Zirvede, ayrıca iklim değişiminin engellenmesinin finansman ihtiyacının da trilyon dolarlar seviyesinde olduğu kabul edilerek fosil yakıtlardan uzaklaşma kararının da tekrarlanması sağlandı.

ZUCMAN RAPORU

Brezilya Devlet Başkanı tarafından görevlendirilen Fransız ekonomist Gabriel Zucman tarafından hazırlanan bir rapora göre, ultra zenginlerden yüzde 2 oranında vergi alınması önerisinde bulunulmuş. Raporda, ultra zenginler üzerindeki vergi yükünün binde üçler seviyesinde kaldığı değerlendirilmesi de yer almış. Ultra zenginlerden yüzde 2 oranında vergi alınması halinde 250 milyar dolar civarında bir gelir sağlanabileceği ve bunun çevre için harcanabileceği değerlendirilmiş.

Servet vergisi alınması nasıl sonuç doğurur?

Ultra zenginlerden servet vergisi alınması konusu, ilk bakışta kulağa gayet hoş geliyor. Zaten siyasetçiler açısından da en sevilen geniş seçmen kitlelerine hitap edecek bu tür yaklaşımlar oluyor.

Teorik olarak servet vergisi alınması tavsiyesinde bulunmak elbette kolay. Bu verginin matrahının ne olacağı, nasıl tahsil edileceği gibi teknik detaylar önemli olmakla beraber, bu verginin alınması, özellikle vergi cennetlerinin halen yoğun olarak varlığını devam ettirdiği dünyamızda hiç de kolay değil.

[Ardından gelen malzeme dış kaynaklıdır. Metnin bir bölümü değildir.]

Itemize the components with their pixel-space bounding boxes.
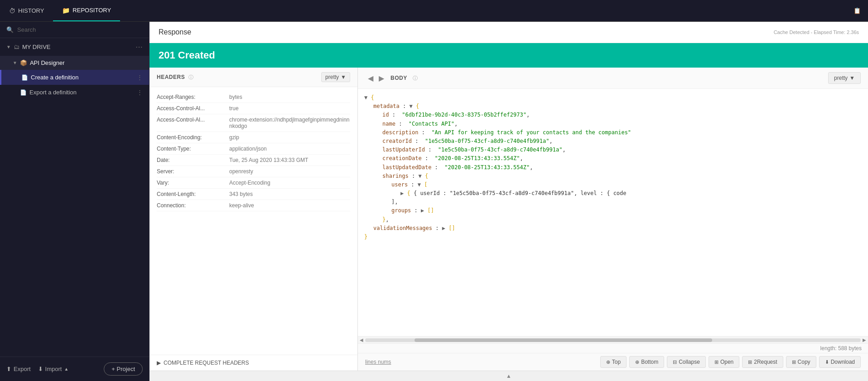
repository-icon: 📁 bbox=[62, 7, 70, 14]
body-panel-title: BODY bbox=[391, 75, 407, 81]
copy-btn-label: Copy bbox=[798, 359, 810, 365]
json-line: ▼ { bbox=[364, 93, 862, 102]
body-format-caret: ▼ bbox=[849, 75, 855, 81]
request-btn[interactable]: ⊞ 2Request bbox=[742, 356, 783, 368]
json-line: }, bbox=[364, 215, 862, 224]
table-row: Date: Tue, 25 Aug 2020 13:43:33 GMT bbox=[157, 155, 350, 166]
create-def-more-icon[interactable]: ⋮ bbox=[137, 74, 143, 81]
open-btn[interactable]: ⊞ Open bbox=[709, 356, 739, 368]
headers-pretty-btn[interactable]: pretty ▼ bbox=[321, 72, 350, 82]
request-icon: ⊞ bbox=[748, 359, 752, 365]
export-def-label: Export a definition bbox=[29, 89, 77, 96]
bottom-btn[interactable]: ⊕ Bottom bbox=[629, 356, 664, 368]
json-line: } bbox=[364, 233, 862, 241]
doc-icon-export: 📄 bbox=[20, 89, 27, 96]
json-line: ], bbox=[364, 198, 862, 206]
import-caret-icon: ▲ bbox=[64, 366, 68, 371]
download-icon: ⬇ bbox=[825, 359, 829, 365]
open-btn-label: Open bbox=[720, 359, 733, 365]
nav-repository-label: REPOSITORY bbox=[72, 7, 111, 14]
table-row: Content-Length: 343 bytes bbox=[157, 189, 350, 200]
json-toggle[interactable]: ▼ bbox=[364, 94, 367, 101]
json-line: ▶ { { userId : "1e5c50ba-0f75-43cf-a8d9-… bbox=[364, 189, 862, 198]
json-line: creationDate : "2020-08-25T13:43:33.554Z… bbox=[364, 154, 862, 163]
nav-history-label: HISTORY bbox=[18, 7, 44, 14]
collapse-btn[interactable]: ⊟ Collapse bbox=[667, 356, 706, 368]
json-viewer[interactable]: ▼ { metadata : ▼ { id : "6dbf21be-9b2d-4… bbox=[358, 89, 868, 336]
json-line: sharings : ▼ { bbox=[364, 172, 862, 181]
scroll-track[interactable] bbox=[365, 338, 861, 342]
body-pretty-btn[interactable]: pretty ▼ bbox=[828, 72, 861, 84]
headers-table: Accept-Ranges: bytes Access-Control-Al..… bbox=[149, 87, 357, 355]
body-panel-header: ◀ ▶ BODY ⓘ pretty ▼ bbox=[358, 68, 868, 89]
lines-nums-btn[interactable]: lines nums bbox=[365, 359, 391, 365]
chevron-up-icon: ▲ bbox=[506, 373, 511, 379]
drive-label: MY DRIVE bbox=[22, 44, 51, 50]
top-btn[interactable]: ⊕ Top bbox=[600, 356, 627, 368]
cache-info: Cache Detected - Elapsed Time: 2.36s bbox=[774, 29, 859, 35]
api-designer-icon: 📦 bbox=[20, 59, 27, 66]
import-btn[interactable]: ⬇ Import ▲ bbox=[38, 366, 69, 372]
status-banner: 201 Created bbox=[149, 43, 868, 68]
body-nav-left-btn[interactable]: ◀ bbox=[365, 73, 376, 83]
search-input[interactable] bbox=[17, 26, 143, 33]
table-row: Connection: keep-alive bbox=[157, 200, 350, 211]
table-row: Content-Encoding: gzip bbox=[157, 132, 350, 143]
json-line: groups : ▶ [] bbox=[364, 206, 862, 215]
json-line: users : ▼ [ bbox=[364, 181, 862, 189]
copy-icon: ⊞ bbox=[792, 359, 796, 365]
complete-headers-caret-icon: ▶ bbox=[157, 360, 161, 366]
json-line: lastUpdaterId : "1e5c50ba-0f75-43cf-a8d9… bbox=[364, 146, 862, 154]
import-icon: ⬇ bbox=[38, 366, 43, 372]
sidebar-item-create-definition[interactable]: 📄 Create a definition ⋮ bbox=[0, 70, 149, 85]
clipboard-icon[interactable]: 📋 bbox=[854, 7, 868, 14]
drive-more-icon[interactable]: ⋯ bbox=[135, 43, 143, 51]
copy-btn[interactable]: ⊞ Copy bbox=[786, 356, 816, 368]
export-icon: ⬆ bbox=[6, 366, 11, 372]
drive-folder-icon: 🗂 bbox=[14, 44, 19, 50]
api-designer-label: API Designer bbox=[30, 59, 65, 66]
sidebar-group-header-api-designer[interactable]: ▼ 📦 API Designer bbox=[0, 56, 149, 70]
create-def-label: Create a definition bbox=[31, 74, 79, 81]
sidebar-item-export-definition[interactable]: 📄 Export a definition ⋮ bbox=[0, 85, 149, 100]
bottom-chevron[interactable]: ▲ bbox=[149, 371, 868, 381]
response-title: Response bbox=[159, 28, 191, 36]
complete-headers-toggle[interactable]: ▶ COMPLETE REQUEST HEADERS bbox=[157, 360, 350, 366]
horizontal-scrollbar[interactable]: ◀ ▶ bbox=[358, 336, 868, 343]
top-btn-label: Top bbox=[612, 359, 621, 365]
body-format-label: pretty bbox=[834, 75, 848, 81]
toolbar-actions: ⊕ Top ⊕ Bottom ⊟ Collapse bbox=[600, 356, 861, 368]
json-line: validationMessages : ▶ [] bbox=[364, 224, 862, 233]
sidebar-drive[interactable]: ▼ 🗂 MY DRIVE ⋯ bbox=[0, 38, 149, 56]
export-btn-label: Export bbox=[14, 366, 31, 372]
nav-repository[interactable]: 📁 REPOSITORY bbox=[53, 0, 120, 21]
headers-info-icon[interactable]: ⓘ bbox=[188, 74, 193, 80]
export-btn[interactable]: ⬆ Export bbox=[6, 366, 31, 372]
collapse-icon: ⊟ bbox=[673, 359, 677, 365]
body-nav-right-btn[interactable]: ▶ bbox=[376, 73, 387, 83]
project-btn[interactable]: + Project bbox=[104, 362, 143, 376]
open-icon: ⊞ bbox=[714, 359, 719, 365]
json-line: name : "Contacts API", bbox=[364, 120, 862, 128]
json-line: lastUpdatedDate : "2020-08-25T13:43:33.5… bbox=[364, 163, 862, 172]
table-row: Content-Type: application/json bbox=[157, 143, 350, 155]
search-bar: 🔍 bbox=[0, 22, 149, 38]
doc-icon-create: 📄 bbox=[21, 74, 28, 81]
scroll-left-btn[interactable]: ◀ bbox=[360, 337, 363, 342]
scroll-right-btn[interactable]: ▶ bbox=[863, 337, 866, 342]
body-panel: ◀ ▶ BODY ⓘ pretty ▼ ▼ { metad bbox=[358, 68, 868, 371]
complete-headers-section: ▶ COMPLETE REQUEST HEADERS bbox=[149, 355, 357, 371]
bottom-btn-label: Bottom bbox=[641, 359, 658, 365]
body-info-icon[interactable]: ⓘ bbox=[413, 75, 418, 82]
json-line: metadata : ▼ { bbox=[364, 102, 862, 111]
nav-history[interactable]: ⏱ HISTORY bbox=[0, 0, 53, 21]
json-line: id : "6dbf21be-9b2d-40c3-8375-05b2ffef29… bbox=[364, 111, 862, 119]
download-btn[interactable]: ⬇ Download bbox=[819, 356, 861, 368]
group-caret-down-icon: ▼ bbox=[13, 60, 17, 65]
headers-panel-header: HEADERS ⓘ pretty ▼ bbox=[149, 68, 357, 87]
json-line: description : "An API for keeping track … bbox=[364, 128, 862, 137]
import-btn-label: Import bbox=[45, 366, 62, 372]
export-def-more-icon[interactable]: ⋮ bbox=[137, 89, 143, 96]
table-row: Access-Control-Al... chrome-extension://… bbox=[157, 114, 350, 132]
length-info: length: 588 bytes bbox=[820, 345, 862, 352]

Servet vergisi, bütün dünya ülkelerinde eş zamanlı olarak uygulanmadığı sürece bu vergi, servet transferlerine neden olabilecek ve beklenen hasılatın sağlanması mümkün olmayacaktır.  Günümüz dünyasında halen vergi cennetleri veya düşük oranlı vergi uygulayan birçok ülke bulunduğu dikkate alındığında, böyle bir uygulama servetlerin başka yerlere transferine neden olabilecektir. Bu tür vergiler, günümüz koşulları ve kripto dünyası da dikkate alındığında, vergi cennetlerine veya düşük oranlı vergi uygulayan ülkelere servet transferi riski taşıyacaktır. 

Esasen tüm insanlar için hukuk güvenliği ve öngörülebilirlik, tercih sebeplerinin başında geliyor. Bu tür hareketler sonucunda global dünya gelişmekte olan ülkelere göre her zaman daha avantajlı oluyor. Üstelik kripto dünyasında isimler neticede bir şifre ile belli olduğuna göre, istihbarat örgütleri güçlü ülkelerin büyük ölçüde bu bilgilere en azından bir ucundan ulaşabileceğini değerlendirebiliriz. Bu nedenle kendi ülkelerinden uzaklaşan bu servet unsurlarının daha sonra global dünyada özellikle ABD veya Avrupa’da el konulabiliyor noktasına gelmesi göz önünde bulundurulmalı. Rusya-Ukrayna Savaşı sırasında Rus zenginlerin Avrupa bankalarında olan varlıklarına Avrupa Birliği ülkeleri tarafından dondurma kararı alınmasını örnek gösterebiliriz.

TÜRKİYE ÖZELİ

Türkiye gibi tasarruf açığı olan, sermaye birikimine ihtiyacı bulunan; yatırım, istihdam ve üretimi artırması için daha alması gereken çok mesafe bulunan ülkelerde bu tür söylemlerin yatırım ortamını bozucu etkileri ve yukarıda bahsettiğimiz servet transferlerinin daha hızlı bir şekilde ve yine global dünyanın işine gelecek şekilde gerçekleşme riski unutulmamalı.

Bu vesileyle şunu ifade etmek isterim ki; Türkiye için şu anda en önemli konu, enflasyonla mücadelede başarının sağlanması, kamuda tasarruf tedbirlerinin tüm kamu birimleri tarafından ciddiye alınması, mevcut oranlarla herhangi bir ilave tedirginliğe neden olmadan, kayıt dışının kayda alınması ve vergi toplamada etkinliğin ve verimliliğin artırılmasıdır. Yoksa muhtemelen yıllar alacak, belli bir süre fantezi boyutunda kalacak bu tür yeni vergiler, tedirginliğin artmasından başka bir işimize yaramayacaktır.